What needs to be done ▸
Output, word for word, the lines of this listing that fall between the line with "Omroep West" and the line with "Opmerkelijk", counting both of those lines, and no others.
═══ Input data ═══
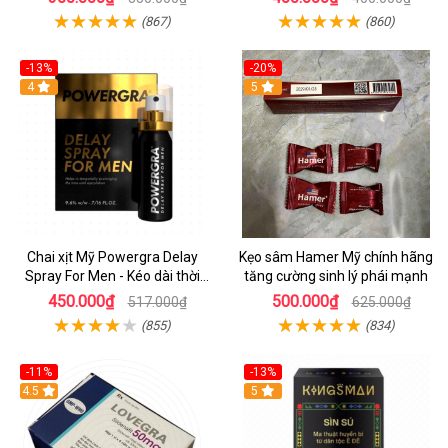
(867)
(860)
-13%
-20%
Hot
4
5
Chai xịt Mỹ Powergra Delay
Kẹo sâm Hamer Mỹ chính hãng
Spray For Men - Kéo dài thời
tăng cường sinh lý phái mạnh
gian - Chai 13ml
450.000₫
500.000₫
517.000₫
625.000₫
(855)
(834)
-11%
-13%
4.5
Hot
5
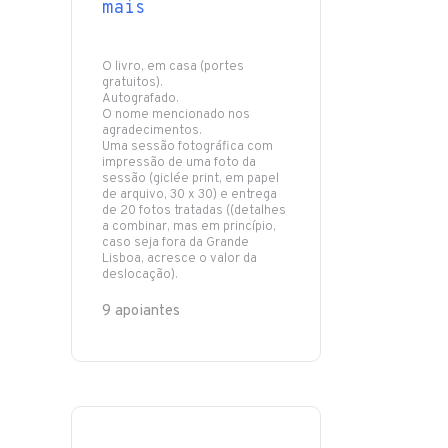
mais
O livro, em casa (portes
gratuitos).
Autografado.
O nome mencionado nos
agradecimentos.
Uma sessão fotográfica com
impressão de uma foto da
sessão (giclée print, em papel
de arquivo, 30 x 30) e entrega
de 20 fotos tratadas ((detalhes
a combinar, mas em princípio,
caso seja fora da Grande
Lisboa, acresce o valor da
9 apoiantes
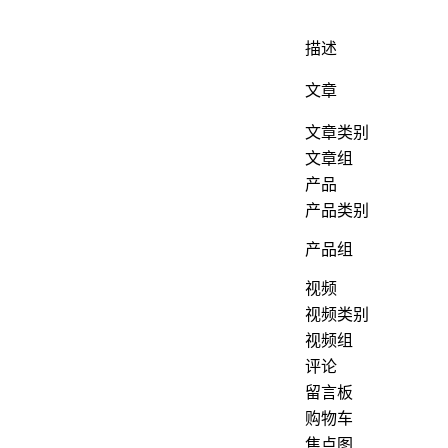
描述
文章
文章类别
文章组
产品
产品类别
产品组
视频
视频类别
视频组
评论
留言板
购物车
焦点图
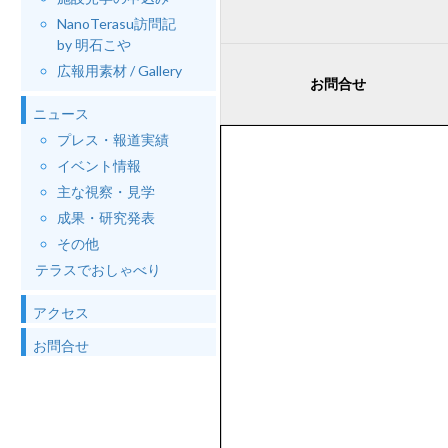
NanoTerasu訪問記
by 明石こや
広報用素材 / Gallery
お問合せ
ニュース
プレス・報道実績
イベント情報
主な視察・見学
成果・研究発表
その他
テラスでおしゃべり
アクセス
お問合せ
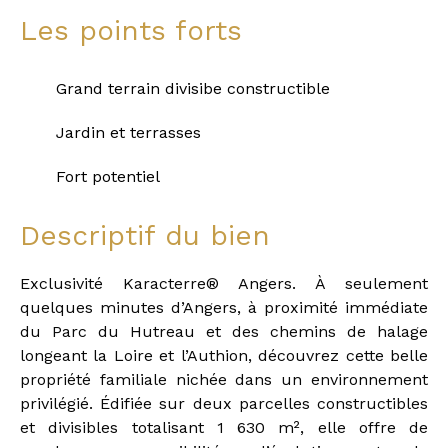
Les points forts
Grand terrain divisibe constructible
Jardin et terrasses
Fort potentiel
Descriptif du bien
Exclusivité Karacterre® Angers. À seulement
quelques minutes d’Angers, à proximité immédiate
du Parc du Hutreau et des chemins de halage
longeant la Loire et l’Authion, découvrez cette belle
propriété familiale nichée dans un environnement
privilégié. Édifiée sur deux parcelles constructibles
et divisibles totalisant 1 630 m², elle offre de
═══
═══ Input data ═══
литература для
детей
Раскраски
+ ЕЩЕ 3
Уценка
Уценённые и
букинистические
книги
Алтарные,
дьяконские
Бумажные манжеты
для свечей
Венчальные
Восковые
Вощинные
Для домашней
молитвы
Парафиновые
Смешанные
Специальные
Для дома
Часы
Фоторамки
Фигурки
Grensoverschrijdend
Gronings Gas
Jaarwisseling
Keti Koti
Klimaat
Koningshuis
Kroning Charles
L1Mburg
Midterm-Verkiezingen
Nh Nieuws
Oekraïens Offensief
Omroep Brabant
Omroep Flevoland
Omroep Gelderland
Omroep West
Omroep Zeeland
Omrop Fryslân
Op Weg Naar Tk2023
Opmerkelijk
═══
═══ Input data ═══
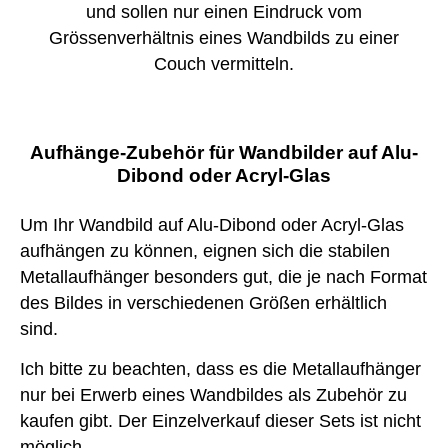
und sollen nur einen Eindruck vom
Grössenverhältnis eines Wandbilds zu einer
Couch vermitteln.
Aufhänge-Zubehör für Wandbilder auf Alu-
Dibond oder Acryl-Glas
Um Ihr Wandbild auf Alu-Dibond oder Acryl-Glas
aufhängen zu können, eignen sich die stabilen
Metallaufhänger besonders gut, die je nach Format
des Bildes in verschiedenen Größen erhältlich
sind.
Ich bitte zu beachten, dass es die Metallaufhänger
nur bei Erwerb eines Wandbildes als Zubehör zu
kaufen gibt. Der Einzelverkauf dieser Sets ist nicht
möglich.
═══
Completed exercise ▸
Omroep West
Omroep Zeeland
Omrop Fryslân
Op Weg Naar Tk2023
Opmerkelijk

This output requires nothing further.